Search code examples
pythonmatrixsparse-matrix

How are sparse matrices affecting memory usage?


In the example below, I am creating a big numpy object with zeros, putting a random number on the diagonal and then converting to a scipy sparse matrix. My reporting of memory usage comes from the task manager.

>>> import sys, random
>>> import numpy as np
>>> from scipy import sparse
## Memory in use at this point: 3.1 Gb
>>> m = np.zeros(shape = (40000, 40000), dtype = float)
>>> sys.getsizeof(m)
12800000112
## Memory in use at this point: 3.3 Gb
>>> for i in range(40000):
        m[i][i] = round(random.random(),3)        
>>> sys.getsizeof(m)
12800000112
## Memory in use at this point: 3.3 Gb
>>> mSp = sparse.csr_matrix(m)
>>> sys.getsizeof(mSp)
56
## Memory in use at this point: 14.9 Gb
>>> del m
## Memory in use at this point: 3.1 Gb

My question is, why during the creation of the sparse matrix the memory usage jumps to 15 gb and only falls down to 3.1 Gb when I am deleting the original numpy object which initially took up only 200 Mb of memory?

I am suspecting this has something to do with the memory in use vs memory committed but am straggling to understand the mechanism.

EDIT: I am running this on Windows 10


Solution

  • This has nothing to do with the sparse matrix but with the way modern operating systems allocates memory: When requesting memory, your OS will immediately return with an address, but will not actually allocate pages in physical memory. Only upon first touching the data in a page (reading or writing), each individual page is allocated. Since you are only setting a few values, only a few pages will be allocated and all pages that weren't touched are actually not in memory.

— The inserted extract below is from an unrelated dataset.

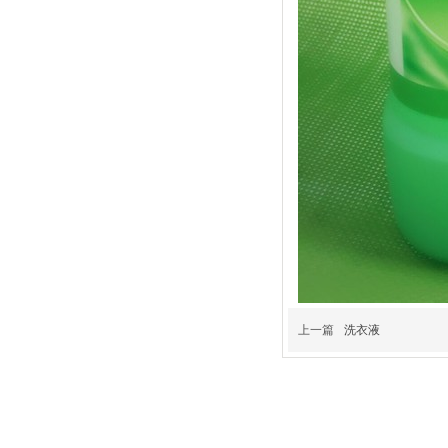
上一篇
洗衣液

    This is typically shown as virtual (VIRT) memory and physical (PHYS) memory. Everything that is accounted for in VIRT but isn't there in PHYS is memory that has been allocated, but hasn't been touched yet.

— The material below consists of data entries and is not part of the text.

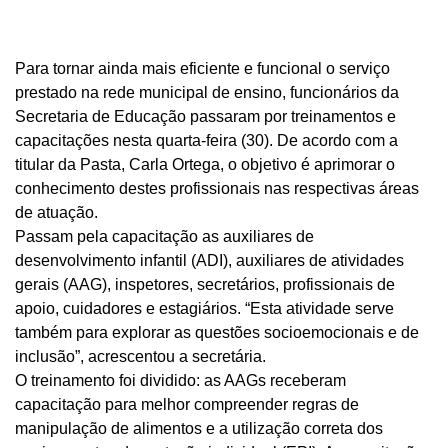
Para tornar ainda mais eficiente e funcional o serviço
prestado na rede municipal de ensino, funcionários da
Secretaria de Educação passaram por treinamentos e
capacitações nesta quarta-feira (30). De acordo com a
titular da Pasta, Carla Ortega, o objetivo é aprimorar o
conhecimento destes profissionais nas respectivas áreas
de atuação.
Passam pela capacitação as auxiliares de
desenvolvimento infantil (ADI), auxiliares de atividades
gerais (AAG), inspetores, secretários, profissionais de
apoio, cuidadores e estagiários. “Esta atividade serve
também para explorar as questões socioemocionais e de
inclusão”, acrescentou a secretária.
O treinamento foi dividido: as AAGs receberam
capacitação para melhor compreender regras de
manipulação de alimentos e a utilização correta dos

    You are seeing an increase in memory consumption because transforming a matrix to a sparse.csr_matrix requires SciPy to read the entire array. Which in turn makes your operating system allocate all pages and fill them with zeros.

    To understand this we can use the following examples: Before importing anything, my ipython kernel is at

    # 2GB VIRT, 44MB PHYS
    

    We allocate memory but fill it with zeros, so we haven't touched anything. We use a lot of VIRT but almost no PHYS RAM.

    import numpy
    array = numpy.zeros((10000, 50000))
    # 6GB VIRT, 50MB PHYS
    

    After setting our diagonal with random values, we see only a slight increase in PHYS, because most of our pages are not yet actually physically there in RAM.

    # this is a more efficient way of setting the main diagonal of your array, by the way
    array[numpy.arange(10000), numpy.arange(10000)] = numpy.random.rand(10000)
    # 6GB VIRT, 90MB PHYS
    

    If we now calculate the sum of our array suddenly the usage increases, because reading the memory triggers a phyiscal allocation:

    numpy.sum(array)
    # 6GB VIRT, 4GB PHYS
    

    And the same when creating an array filled with random values: all of it is immediately physically allocated.

    array = numpy.random.rand(10000, 50000)
    # 6GB VIRT, 4GB PHYS
    

    This is the reason why creating sparse arrays directly in a sparse format is recommended:

    import scipy.sparse
    sparse_array = scipy.sparse.dok_matrix((10000, 50000))
    # 2GB VIRT, 50MB PHYS
    

    DOK allows indexing, so we can efficiently do

    sparse_array[numpy.arange(10000), numpy.arange(10000)] = numpy.random.rand(10000)
    # 2GB VIRT, 54MB PHYS
    

    and allows efficient transform to CSR:

    csr_sparse_array = scipy.sparse.csr_matrix(sparse_array)
    # 2GB VIRT, 54MB PHYS
    

    These values were calculated on OSX, but the general principle holds for Linux, OSX and Windows.